A cache is a temporary memory store used to improve application performance by storing data that is most likely to be accessed in the future. A cache moves data from slow storage to faster storage.

Hit: desired data is in the cache
Miss: desired data is not in the cache.
Hit Rate: # hits / # accesses

Locality of reference

The goal of different caching schemes is to maximize the hit rate. The central idea in caching is determining what pieces of data should be in the cache at what time. A useful concept is access pattern locality.

Temporal locality: accesses are likely repeated closely in time
Spatial locality: accesses are likely to have close addresses

A reference string with high temporal locality might be 1, 1, 1, 1, 1 because items that you just accessed are accessed again in the near future. A reference string with high spatial locality might be 1, 2, 3, 4, 5 because items you just accessed are close to items you will access in the future (the numbers are consecutive).

Cache Associativity

A cache is structured in terms of blocks and slots. A block is the number of bytes associated with each transfer of data. In the stdio cache and the buffer cache, the block size is 4kb (4096 bytes). A slot is a space in the cache that can hold exactly one block. You can think of a block as a book and a slot as a spot on a bookshelf.

Fully associative: Any block can use any slot in the cache. Any book can be shelved anywhere on the bookshelf.
Direct mapped: Each block can only use one slot. Each book has an assigned spot on the bookshelf but multiple books may be assigned to the same spot.
Single Slot: Always direct mapped
Set associative: Cache is divided into N block sets. Each set is fully associative but the data to set mapping is direct mapped.

The direct mapped and fully associative caches are extreme versions of the set associative cache.
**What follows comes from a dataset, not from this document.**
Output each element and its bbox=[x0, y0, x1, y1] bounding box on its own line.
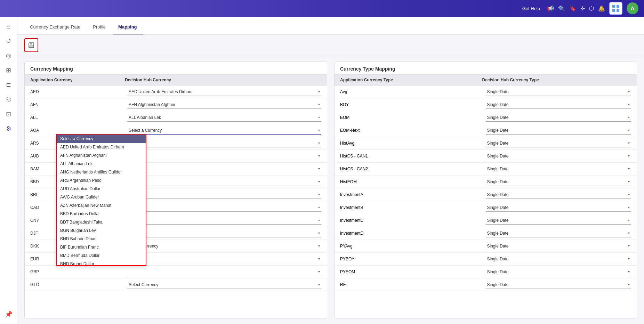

A direct mapped cache is a set associative cache with N=1 and a fully associative cache is a set associative cache with N=total number of cache lines.

Sdio Cache

The stdio cache is managed by applications. It speeds up access to the buffer cache, which is managed by the operating system. The stdio cache has a block size of 4kb. We can immediately see the benefit of the cache in the following example. We would like to execute these instructions:

 seek(4095) 
 read(1) 
 seek(4094) 
 read(1) 
 seek(4093) 
 read(1)

With the help of the stdio cache, the number of calls to read() can be drastically reduced because the memory in the following seeks is already in the cache.

 seek(0)
 read(4096)  // bytes [0, 4096) are in the cache 
 seek(4094) 
 seek(4093)

In an unaligned cache we see the following behavior.

 seek(4096) 
 read(4096)  // bytes [4095, 8191) are in the cache 
 seek(4094) 
 read(4096)  // bytes [4094, 8190) are in the cache
 seek(4093) 
 read(4096)  // bytes [4093, 8189) are in the cache

Alignment is very important for cache performance. Alignment addresses spatial locality by grouping data into 4kb blocks.

Access Patterns

A machine will typically assume a sequential access pattern. A common cache technique is to automatically prefetch data that is sequentially downstream of a recent data access, anticipating access to downstream data in the near future. However, there are cases where a sequential access pattern does not make sense. In these cases, the computer may be reading data that the user never accesses. The posix_fadvise function allows you to tune cache behavior to perform better on nonsequential access patterns.

 int posix_fadvise(int fd, off_t offset, off_t len, int advice)

The posix_fadvise function allows a program to state their intended access pattern. The kernel uses this information to optimize the program's runtime behavior. The last argument of the function is a flag specifying how to access file data.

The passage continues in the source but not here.